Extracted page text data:
--- START ---
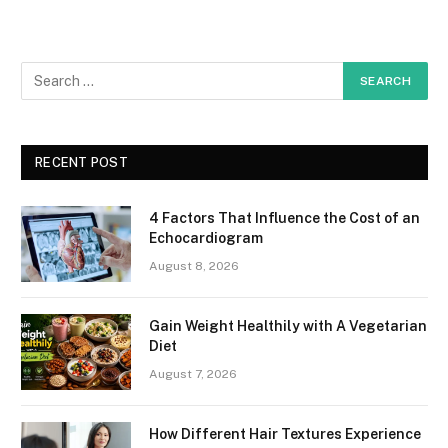
RECENT POST
4 Factors That Influence the Cost of an
Echocardiogram
August 8, 2026
Gain Weight Healthily with A Vegetarian
Diet
August 7, 2026
How Different Hair Textures Experience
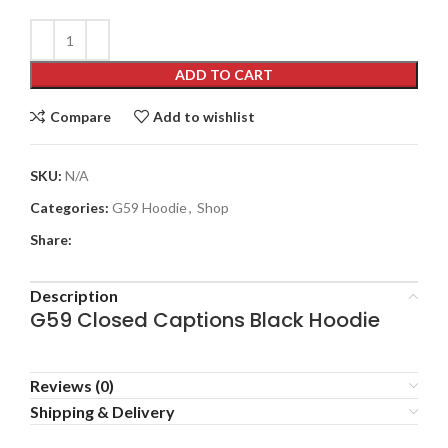
ADD TO CART
Compare
Add to wishlist
SKU:
N/A
Categories:
G59 Hoodie
,
Shop
Share:
Description
G59 Closed Captions Black Hoodie
Reviews (0)
Shipping & Delivery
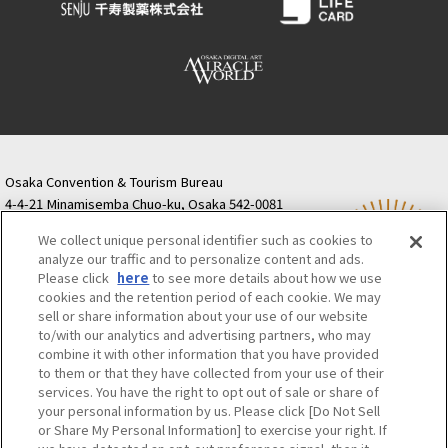
Osaka Convention & Tourism Bureau
4-4-21 Minamisemba Chuo-ku, Osaka 542-0081
TODA BUILDING Shinsaibashi (formerly Resona
We collect unique personal identifier such as cookies to
Semba Building) 5th floor
analyze our traffic and to personalize content and ads.
Tourist information inquiries Osaka Call Center
Please click
here
to see more details about how we use
06-6131-4550
(Open every day from 9:00 to 17:30)
cookies and the retention period of each cookie. We may
Osaka Call Center
​ ​
(ofw-oer.com)
sell or share information about your use of our website
to/with our analytics and advertising partners, who may
combine it with other information that you have provided
Osaka Convention & Tourism Bureau
OSAKA MICE
to them or that they have collected from your use of their
Privacy Policy
Site Policy
Bid information
services. You have the right to opt out of sale or share of
your personal information by us. Please click [Do Not Sell
Employment information
or Share My Personal Information] to exercise your right. If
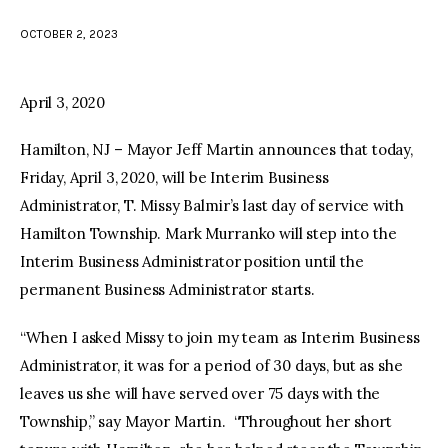
OCTOBER 2, 2023
facebook
twitter-
youtube-
x
1
April 3, 2020
Hamilton, NJ – Mayor Jeff Martin announces that today,
Friday, April 3, 2020, will be Interim Business
Administrator, T. Missy Balmir’s last day of service with
Hamilton Township. Mark Murranko will step into the
Interim Business Administrator position until the
permanent Business Administrator starts.
“When I asked Missy to join my team as Interim Business
Administrator, it was for a period of 30 days, but as she
leaves us she will have served over 75 days with the
Township,” say Mayor Martin. “Throughout her short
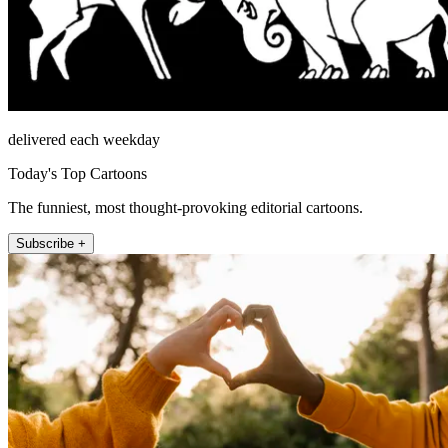
delivered each weekday
Today's Top Cartoons
The funniest, most thought-provoking editorial cartoons.
Subscribe +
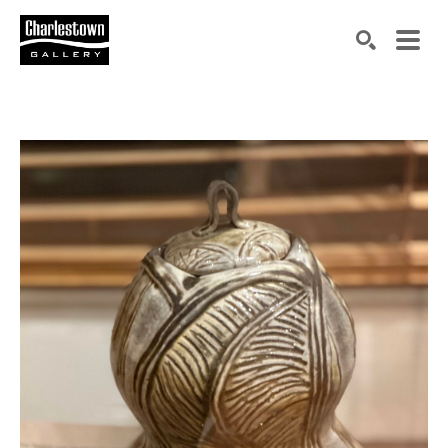
Search by keyword, artist name, artwork title or exh
SEARCH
--- END ---
◆ Exercise instructions: Restate word for word the lines from the one holding "OCTOBER 2, 2023" down through the last line of the records above, and do not include the pictures.

◆ Answer space:
OCTOBER 2, 2023
facebook
twitter-
youtube-
x
1
April 3, 2020
Hamilton, NJ – Mayor Jeff Martin announces that today,
Friday, April 3, 2020, will be Interim Business
Administrator, T. Missy Balmir’s last day of service with
Hamilton Township. Mark Murranko will step into the
Interim Business Administrator position until the
permanent Business Administrator starts.
“When I asked Missy to join my team as Interim Business
Administrator, it was for a period of 30 days, but as she
leaves us she will have served over 75 days with the
Township,” say Mayor Martin. “Throughout her short
delivered each weekday
Today's Top Cartoons
The funniest, most thought-provoking editorial cartoons.
Subscribe +
Search by keyword, artist name, artwork title or exh
SEARCH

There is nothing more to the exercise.